La gestion de l’ancien Conseil général à la loupe

0

Après les rapports sur le SITTOMAT, sur le SMIDDEV, sur la ville de Carqueiranne,  la Chambre régionale des comptes publie aujourd’hui son rapport définitif sur l’ancien Conseil Général du Var sous la présidence d’Horace Lanfranchi.
On est en droit de se demander à quoi servent ces rapports dans la mesure où si des faits délictueux sont constatés, comme par exemple dans le cas du SITTOMAT, aucune suite n’est donnée ni par la Chambre Régionale des comptes, ni par le Procureur de la République, ni par le Préfet.
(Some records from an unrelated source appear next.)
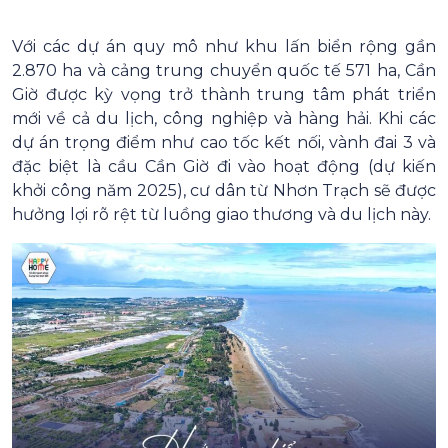
Với các dự án quy mô như khu lấn biển rộng gần
2.870 ha và cảng trung chuyển quốc tế 571 ha, Cần
Giờ được kỳ vọng trở thành trung tâm phát triển
mới về cả du lịch, công nghiệp và hàng hải. Khi các
dự án trọng điểm như cao tốc kết nối, vành đai 3 và
đặc biệt là cầu Cần Giờ đi vào hoạt động (dự kiến
khởi công năm 2025), cư dân từ Nhơn Trạch sẽ được
hưởng lợi rõ rệt từ luồng giao thương và du lịch này.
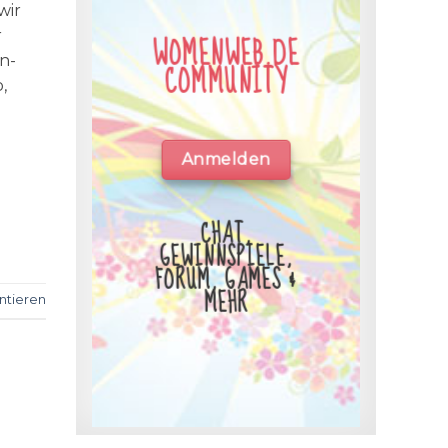
wir
r
WOMENWEB.DE
n-
COMMUNITY
,
Anmelden
CHAT,
GEWINNSPIELE,
FORUM, GAMES &
MEHR
tieren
A moins que cette absence de suite ne soit un encouragement pour une délinquance en col blanc ?
Laurent di Gennaro

Département du Var (Toulon) – Rapport d’observations définitives – No 2016-942

Communiqué de la chambre régionale des comptes de Provence-Alpes-Côte d’Azur sur son rapport d’observations définitives concernant la gestion
 pour les exercices 2009 et suivant du département du Var

Seul fait foi le texte du rapport de la chambre

La chambre régionale des comptes (CRC) de Provence-Alpes-Côte d’Azur rend public un rapport d’observations définitives sur la gestion pour les exercices 2009 et suivants du département du Var, plus particulièrement ciblé sur la situation financière, le suivi des subventions et la gestion des ressources humaines de cette collectivité.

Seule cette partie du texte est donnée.